The opening sentence of a report from the New York Times on reforms President Barack Obama is considering suggests that he is assembling a “plan to overhaul the nation’s surveillance programs.”

On December 31, Daniel Klaidman wrote a dazzling piece of fan fiction on how Obama’s “defining fight” in 2014 will be how he takes on the surveillance state.

The president is planning to announce what changes to surveillance programs he supports in one week. Over the past few days, he has had meetings with lawmakers and intelligence agency leaders.

In the aftermath of revelations from documents disclosed by NSA whistleblower Edward Snowden, there are multiple hints that suggest certain surveillance powers will not be constrained or ended.

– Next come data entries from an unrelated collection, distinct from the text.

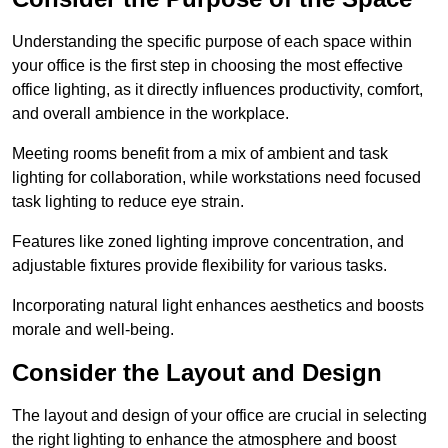
Understanding the specific purpose of each space within
your office is the first step in choosing the most effective
office lighting, as it directly influences productivity, comfort,
and overall ambience in the workplace.
Meeting rooms benefit from a mix of ambient and task
lighting for collaboration, while workstations need focused
task lighting to reduce eye strain.
Features like zoned lighting improve concentration, and
adjustable fixtures provide flexibility for various tasks.
Incorporating natural light enhances aesthetics and boosts
morale and well-being.
Consider the Layout and Design
The layout and design of your office are crucial in selecting
the right lighting to enhance the atmosphere and boost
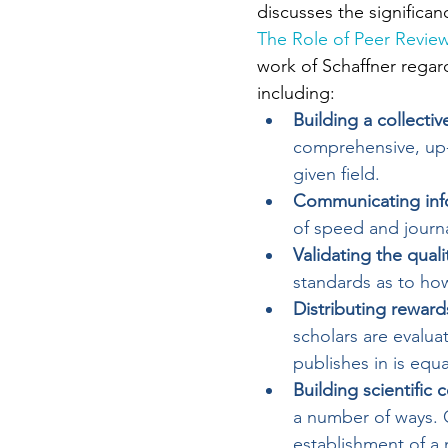
discusses the significanc
The Role of Peer Review
work of Schaffner regard
including:
Building a collect
comprehensive, up-t
given field.
Communicating inf
of speed and journa
Validating the quali
standards as to ho
Distributing reward
scholars are evalua
publishes in is equa
Building scientific
a number of ways. O
establishment of a 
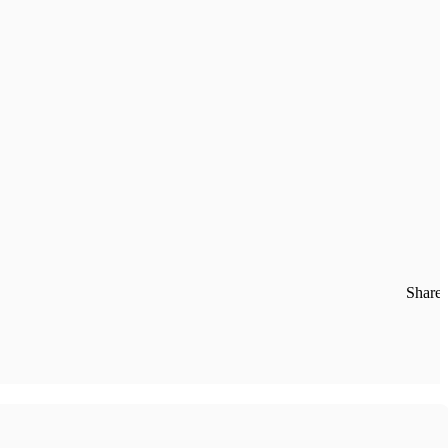
Share:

First, after participating in a meeting with Obama yesterday, this was what Sen. Ron Wyden, a senator who has been championing significant reforms, said:

The debate is clearly fluid,” senator Ron Wyden of Oregon, a longtime critic of bulk surveillance, told the Guardian after the meeting. “My sense is the president, and the administration, is wrestling with these issues…

And:

What I’d say to Americans is that the future of these programs is being determined now. For those like me, who believe that security and liberty are not mutually exclusive, this is the time to weigh in.

Wyden, Sen. Mark Udall, another senator who has been fighting for checks against surveillance powers who also attended the Thursday meeting with Obama, and Sen. Martin Heinrich sent a letter to the president a day after the meeting urging him to adopt recommendations in a report from the NSA Review Group.

The letter encouraged the president to support “termination” of the storage of bulk telephone data and to “transition to a system in which phone companies provide specific customers’ records to the government only when the government has a demonstrated need and an appropriate court order or emergency authorization.”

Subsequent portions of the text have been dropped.